When asked about the “Occupy Wall Street” movement in October, Massachusetts Senate candidate Elizabeth Warren praised it to the hilt. “I created much of the intellectual foundation for what they do,” she told the Daily Beast. Yet when pressed in November on the OWS adherents’ increasingly violent tactics, she told a Boston TV interviewer: “Everybody has to follow the law. There’s no exception on that.”
But Warren’s apparent disavowal of the tactics of OWS and like-minded community organizers may not be shared by Richard Cordray, President Obama’s nominee to head the Consumer Financial Protection Bureau that Warren designed. Cordray has long supported ESOP, formerly known as the East Side Organizing Project, an Ohio housing advocacy group that has distinguished itself by storming into banks and launching plastic “shark attacks” on the lawns of private homes. ESOP’s leaders brag about what they call their “organized hits” on banks and other targets, which have included the home of the late Congressman and Housing and Urban Development Secretary Jack Kemp.
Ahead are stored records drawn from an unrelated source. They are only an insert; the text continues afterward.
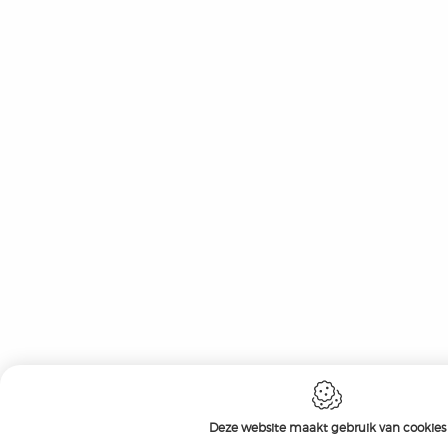
Deze website maakt gebruik van cookies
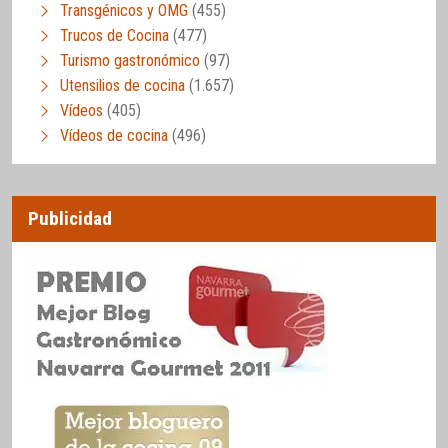
Transgénicos y OMG
(455)
Trucos de Cocina
(477)
Turismo gastronómico
(97)
Utensilios de cocina
(1.657)
Vídeos
(405)
Vídeos de cocina
(496)
Publicidad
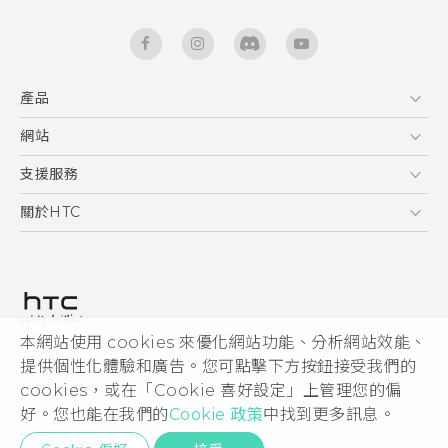
產品
5G
網站
快速入門手冊
智能手機
使用手冊
HTC Dev
支援服務
安全與法令注意事項
區塊鍊手機
HTC Research
服務中心
關於HTC
配件
產品有限保固說明
ESG
VIVE
公告欄
投資人
私隱政策
產品安全
本網站使用 cookies 來優化網站功能、分析網站效能、
© 2011-2026 HTC Corporation
提供個性化體驗和廣告。您可點擊下方按鈕接受我們的
加入HTC
HTC 法律文件
cookies，或在「Cookie 喜好設定」上管理您的偏
Security and Privacy Whitepaper
好。您也能在我們的
Cookie 政策
中找到更多訊息。
隱私聯絡:
Global-Privacy@htc.com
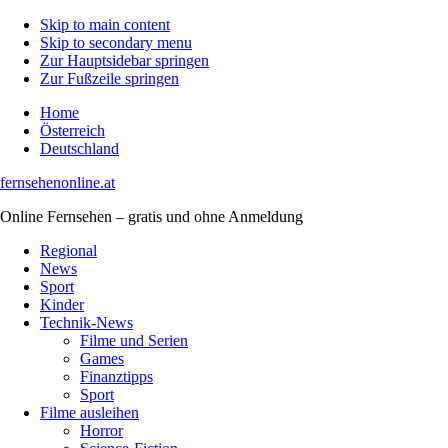
Skip to main content
Skip to secondary menu
Zur Hauptsidebar springen
Zur Fußzeile springen
Home
Österreich
Deutschland
fernsehenonline.at
Online Fernsehen – gratis und ohne Anmeldung
Regional
News
Sport
Kinder
Technik-News
Filme und Serien
Games
Finanztipps
Sport
Filme ausleihen
Horror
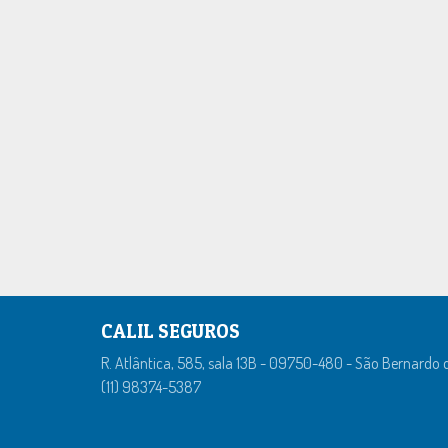
CALIL SEGUROS
R. Atlântica, 585, sala 13B - 09750-480 - São Bernard
(11) 98374-5387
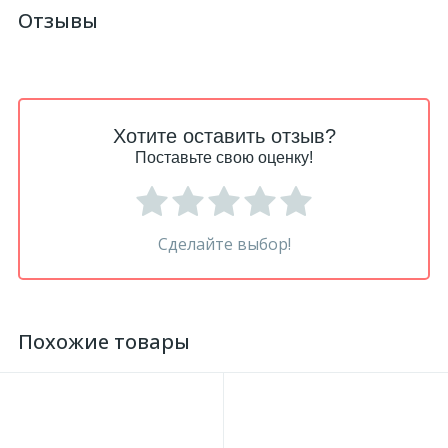
Отзывы
Хотите оставить отзыв?
Поставьте свою оценку!
Сделайте выбор!
Похожие товары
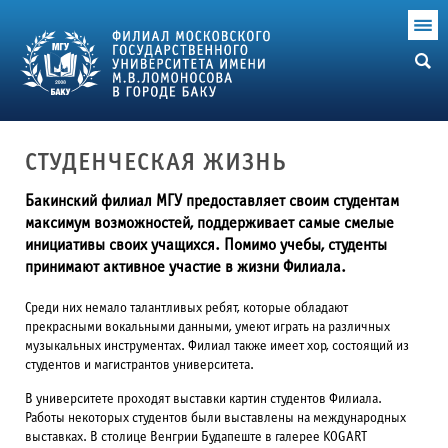
СТУДЕНЧЕСКАЯ ЖИЗНЬ
Бакинский филиал МГУ предоставляет своим студентам
максимум возможностей, поддерживает самые смелые
инициативы своих учащихся. Помимо учебы, студенты
принимают активное участие в жизни Филиала.
Среди них немало талантливых ребят, которые обладают
прекрасными вокальными данными, умеют играть на различных
музыкальных инструментах. Филиал также имеет хор, состоящий из
студентов и магистрантов университета.
В университете проходят выставки картин студентов Филиала.
Работы некоторых студентов были выставлены на международных
выставках. В столице Венгрии Будапеште в галерее KOGART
As Ohio treasurer and attorney general, Cordray lobbied for state and federal funding for ESOP and publicly praised funders of the group as “the real heroes.” And in a highly unusual move for a nominee awaiting confirmation, Cordray returned to Ohio in October to be the keynote speaker at the group’s gala dinner.
Since his nomination in July to head the bureau created by the Dodd-Frank financial “reform” law, Republicans have held fast against confirmation. But largely, they haven’t made Cordray’s state record an issue. They have focused instead on structural defects in the agency’s design, such as the massive new powers the bureau will have to ban financial products it deems “abusive” and its lack of accountability to Congress.
These criticisms are valid, but they may not be enough to hold Senate Republicans together without criticism of the nominee’s merits. Just before Thanksgiving, Scott Brown (R-Mass.), facing a tough reelection challenge from Warren, became the first GOPer to commit to voting for Cordray. The Democrat-controlled Senate plans to hold a vote on his confirmation this week, possibly as early as Tuesday. Human Events‘ Neil McCabe reports that in addition to Maine Sens. Susan Collins and Olympia Snowe, other GOP targets for Cordray supporters include Alaska’s Lisa Murkowski, Tennessee’s Bob Corker, and Cordray’s home state Senator Rob Portman of Ohio (though Portman seemed to reaffirm his opposition in a statement to Human Events last week).
But Cordray’s support of ESOP needs further scrutiny, particularly since as head of the bureau, he will have the power to help funnel federal support to ESOP and like-minded community organizers with virtually no oversight by Congress. And a report by Bloomberg News suggests that Cordray specifically blessed ESOP’s “organized hits” on banks and homes.
As reported by Bloomberg upon Cordray’s nomination in July, “Mark Seifert recalls being impressed when Richard Cordray, then the Ohio state treasurer, walked into the offices of his Cleveland activist group one day in August 2007.” Seifert recalled warning Cordray: “We are not necessarily safe for the powers-that-be to hang around with. We do direct action. We throw plastic sharks at bankers.”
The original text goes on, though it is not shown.